Quant aux eurocrates de Bruxelles, plus au fait des dossiers que les parlementaires européens, ils n’ont qu’une hantise: devoir indemniser la flotte européenne, c’est à dire Espagnole, au cas où celle-ci n’aurait plus accès à ce qui est devenue pour elle et pour les milliers de pêcheurs une colonie flottante.
C’est dans ce contexte que des syndicats espagnols entendent faire pression sur leurs élus qui eux mêmes feront le nécessaire au parlement de Strasbourg pour la situation des droits de l’homme en Mauritanie. Ainsi, la bévue d’un préfet de province de Rosso va être bien négociée.
Ce qui, dans le fond, ne serait pas mal si cela aboutissait à une prise en compte réelle de la question de l’esclavage, interdit en 1981, criminalisé en 2007 mais, toujours, toléré dans certains milieux.
La mise en place d’un calandrier d’élimination de ces séquelles de l’esclavage, en partenariat avec l’ONU, en mars 2014, est jugée minimaliste par les activistes des droits de l’homme qui n’ont de cesse de présenter des cas patents d’esclavage présumé à la justice mauritanienne laquelle n’a prononcé qu’une seule condamnation.
Néanmoins les lignes bougent. Le récent sermon dicté aux imams sur l’ensemble du territoire national et portant sur l’élimination des séquelles est en soi une révolution.
Le “clergé” mauritanien, conservateur et méfiant des idées venant de l’Occident, a toujours évité ce thème sensible qui trouve même un fondement juridique dans une confusion auto-entretenue de la lecture et de l’interprétation des grands jurisconsultes musulmans.
Bref, espérons que cette question des droits de l’homme ne soit pas une monnaie d’échange dans des négociations qui s’annoncent compliquées.
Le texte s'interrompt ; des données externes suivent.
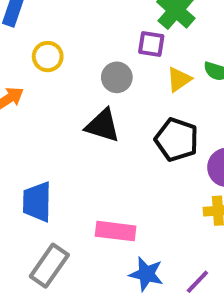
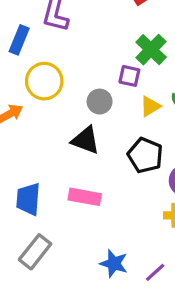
yellow circle: (48, 57) -> (44, 81), size x1.5
pink rectangle: (116, 231) -> (85, 197), moved

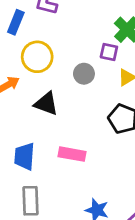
black triangle: (86, 140) -> (46, 104), moved
gray rectangle: (35, 252) -> (30, 201), turned -40

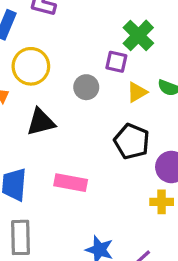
black triangle: (46, 104) -> (41, 122), turned -35

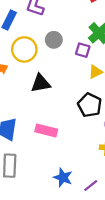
gray circle: (86, 87) -> (54, 40), moved
black triangle: (41, 122) -> (41, 83), moved

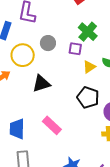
pink rectangle: (46, 130) -> (52, 125), turned 36

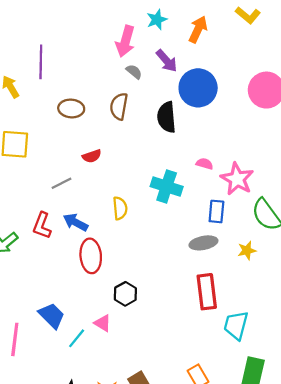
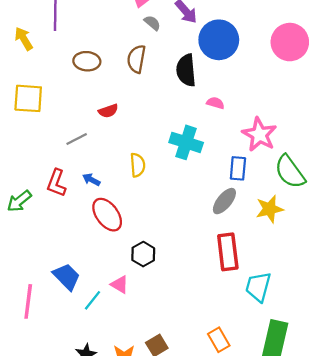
pink semicircle: (205, 164) -> (215, 103), moved
blue arrow: (76, 222) -> (91, 180), size x0.7
gray ellipse: (203, 243) -> (224, 201), turned -40
yellow star: (247, 250) -> (270, 209), size x1.4
red ellipse: (91, 256) -> (107, 215), turned -32

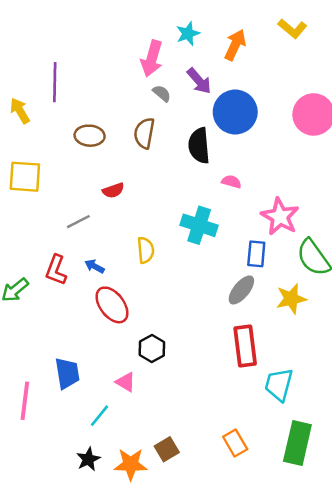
blue trapezoid: (67, 277) -> (67, 373), turned 36
cyan line: (92, 300) -> (100, 416), moved

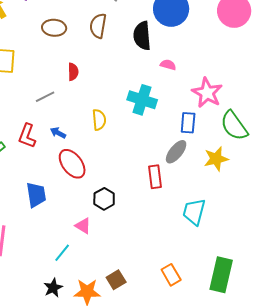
red semicircle: (113, 190) -> (73, 72), turned -72
red rectangle: (245, 346) -> (155, 177), moved, size x0.7
blue trapezoid: (67, 373) -> (36, 195), moved
cyan trapezoid: (279, 385) -> (194, 212), moved

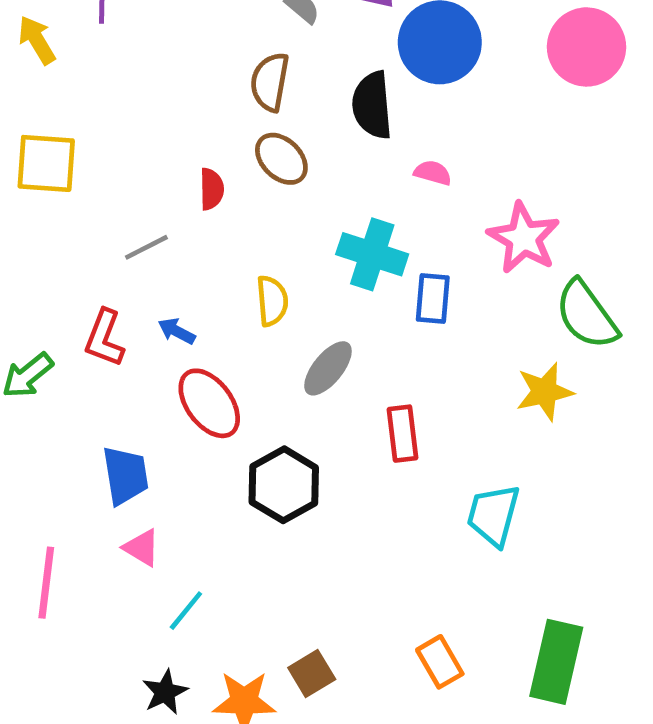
brown ellipse: (54, 28) -> (281, 159), moved, turned 40
blue rectangle: (188, 123) -> (433, 299), moved
gray ellipse: (176, 152) -> (328, 368), moved
black hexagon: (104, 199) -> (284, 485), size x1.4
pink triangle: (83, 226) -> (142, 548), moved

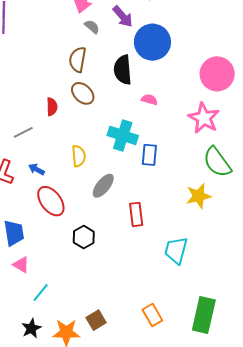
pink circle: (586, 47) -> (217, 74), moved
pink star: (524, 238) -> (204, 118), moved
black hexagon: (284, 485) -> (84, 237), size x0.7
Après le pétrole contre nourriture qui a fait des ravages en Irak, allons-nous imposer aux mauritaniens de livrer la sardine en échange d’un blanc seeing sur les droits de l’homme?
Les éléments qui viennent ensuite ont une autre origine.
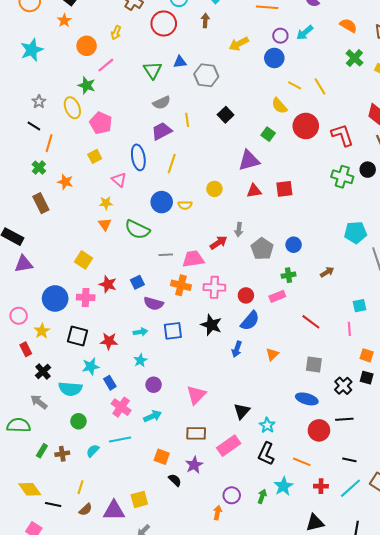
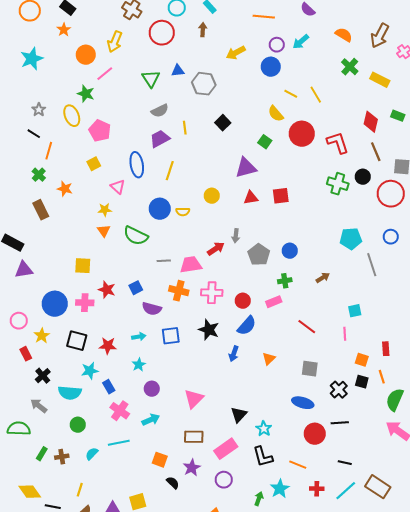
yellow arrow: (116, 33) -> (115, 42), size x1.5
yellow square: (84, 260) -> (83, 266), turned -30
black L-shape: (266, 454) -> (263, 457), turned -40
purple circle: (232, 495) -> (224, 480), moved

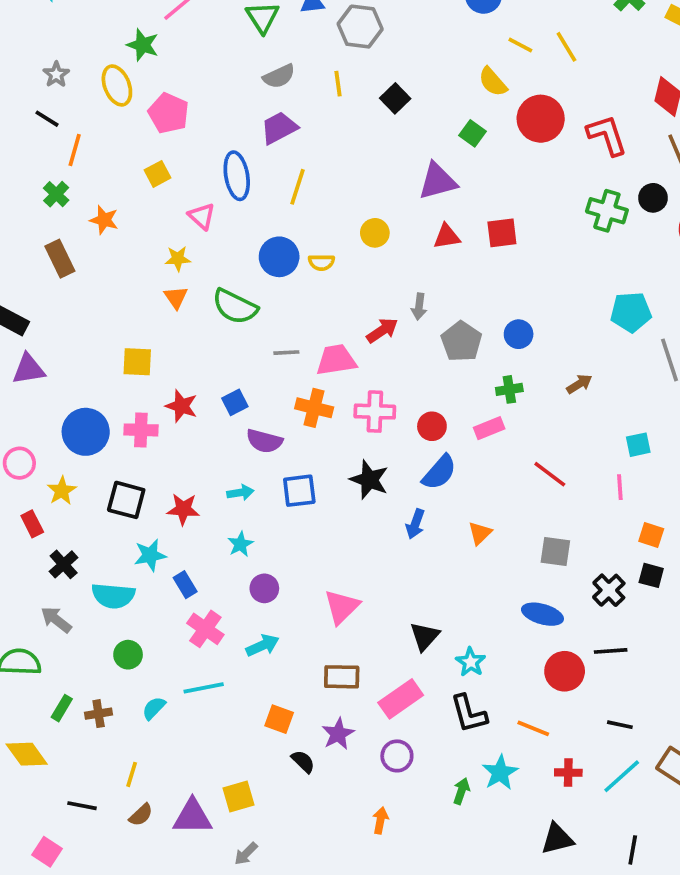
yellow line: (185, 128) -> (338, 84), moved
yellow diamond: (30, 492) -> (27, 754), moved

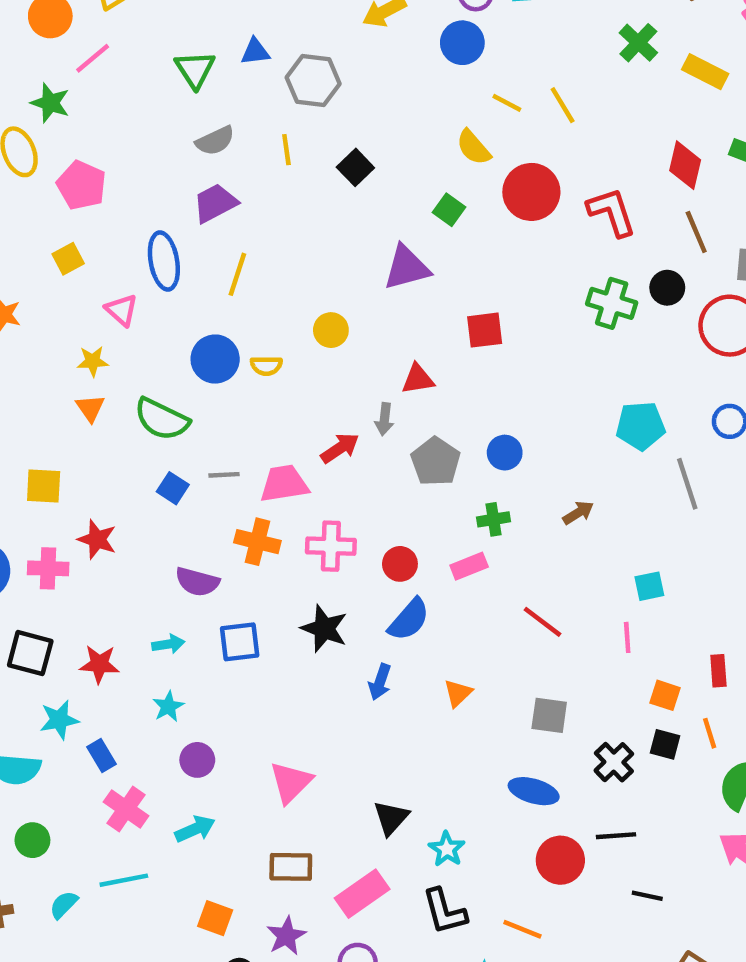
red triangle: (447, 237) -> (418, 379), moved
blue square: (235, 402) -> (173, 488), moved, turned -30
black line: (620, 725) -> (647, 896), moved

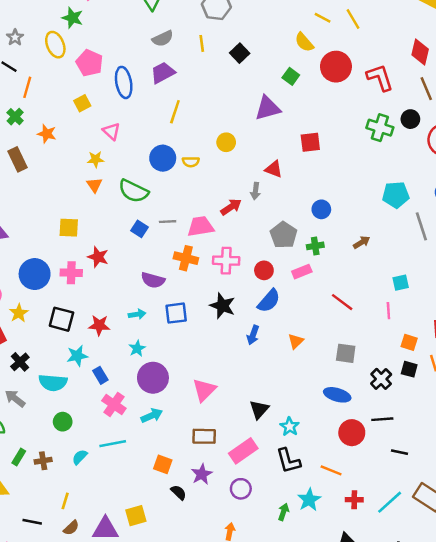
blue ellipse: (164, 261) -> (124, 82), moved
red triangle: (418, 379) -> (274, 169), turned 30
gray pentagon: (436, 461) -> (283, 235), moved
purple circle: (197, 760) -> (153, 378), size x1.6

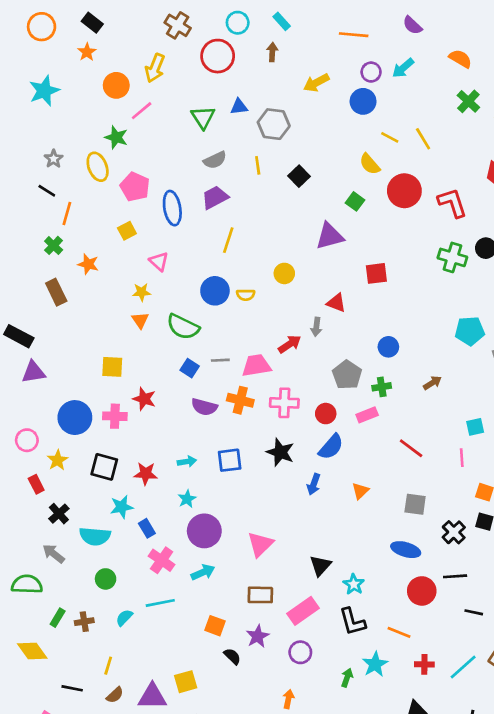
purple semicircle: (153, 280) -> (204, 407), moved

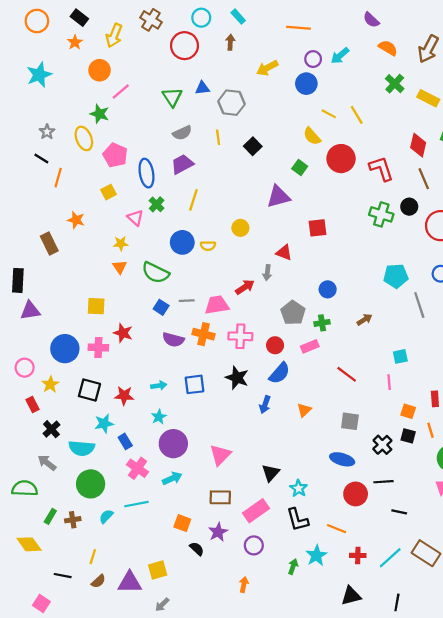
purple semicircle: (412, 25) -> (371, 20), moved
yellow arrow: (155, 68) -> (114, 36), moved
green cross: (54, 245) -> (157, 204), moved
black rectangle: (19, 336) -> (18, 280), turned 65
green circle: (106, 579) -> (91, 484), size x1.6

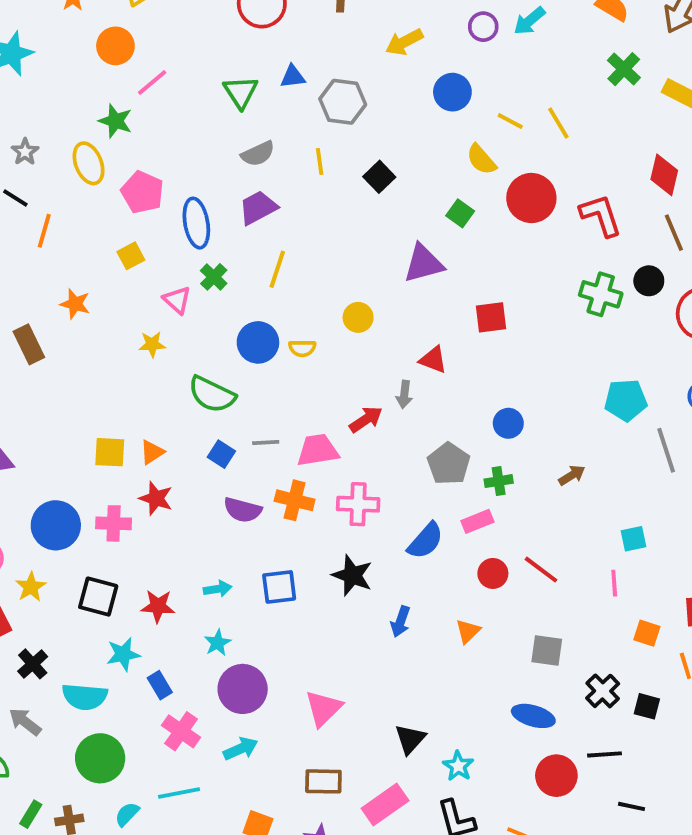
blue circle: (306, 84) -> (452, 92), moved
orange triangle: (120, 267) -> (152, 452), moved, turned 32
red circle: (275, 345) -> (493, 573), moved
blue semicircle: (280, 373) -> (425, 541), moved
black square: (408, 436) -> (647, 706), moved

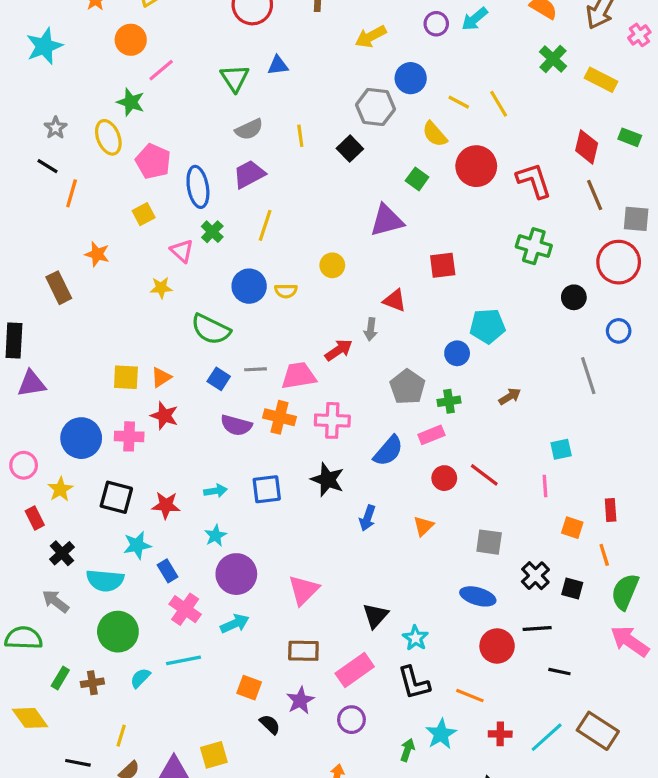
gray hexagon: (343, 102) -> (375, 107), moved
black circle: (649, 281) -> (574, 297), moved
cyan pentagon: (626, 400) -> (487, 326), moved

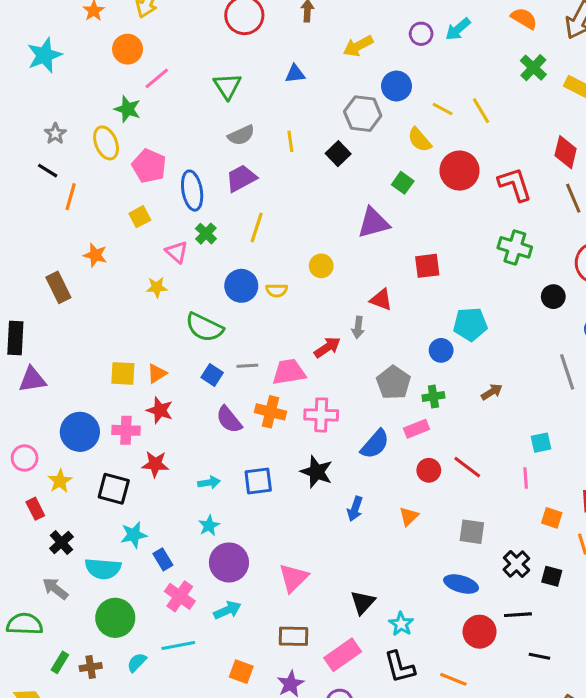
blue triangle: (278, 65) -> (295, 74), moved
purple semicircle: (236, 425) -> (229, 420), turned 36
red star: (166, 505) -> (155, 464), moved

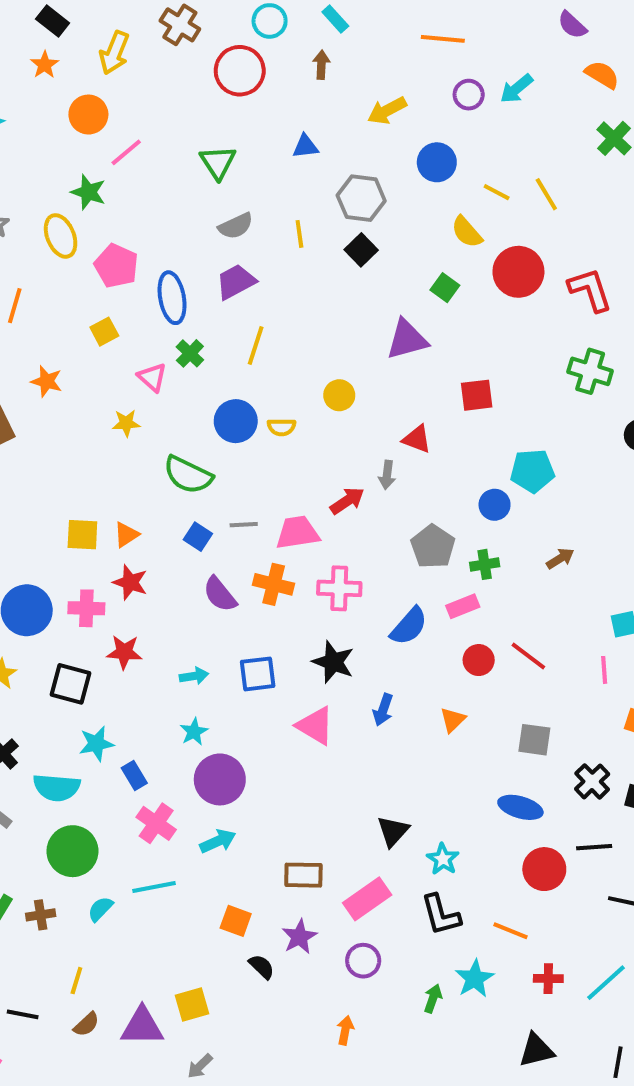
gray hexagon: (363, 114) -> (361, 198), moved
pink triangle: (294, 578) -> (315, 726), moved, turned -44

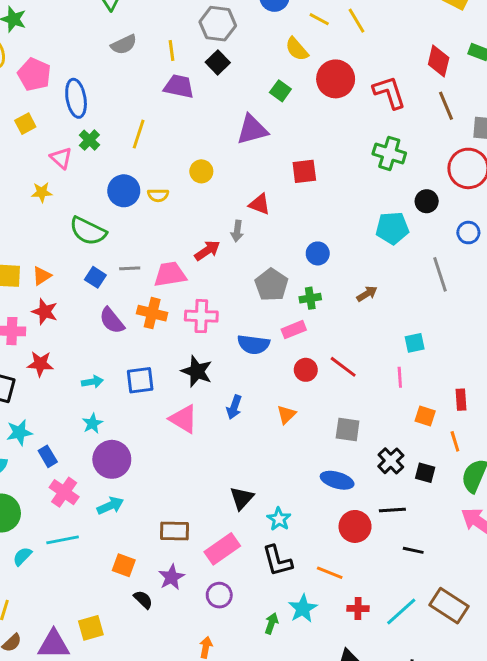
purple trapezoid: (236, 282) -> (179, 86), moved, turned 40
cyan pentagon: (532, 471) -> (392, 228), moved
blue semicircle: (409, 626) -> (254, 344), turned 56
Pour en revenir à l’accord, précisons que les signataires s’étaient heurtés à une divergence d’interprétation sur la date d’entrée en vigueur. Nouakchott défendait comme point de départ le 1er août 2012, jour de la signature, alors que Bruxelles préférait retenir la date de ratification par le parlement européen, intervenue en décembre 2012.
Pour le renouvellement du protocole, les 2 parties ont mené trois (3) rounds de négociations infructueuses. Elles se sont heurtées au montant annuel de la contre partie financière européenne qui était de 114 millions d’euros pour une flotte de 110 navires autorisée à pêcher 300.000 tonnes dans l’accord précédent, rapport auquel Bruxelles réclame une révision à la baisse. Les bateaux composant cette flotte sont essentiellement espagnols.
L’accord 2012/2014 avait été présenté comme «historique car permettant à la fois la satisfaction des besoins européens et la préservation des ressources halieutiques nationales au profit de la pêche artisanale».
A noter que dans les grandes négociagions sur le climat, l’Espagne qui met en avant ses avancées sur l’économie verte reste muette sur les pratiques d’une vieille flotte polluante qui pêche avec des filets souvent non réglementés. A moins que le souci environnemental ne soit pas le même chez les ibères et chez les bougnouls?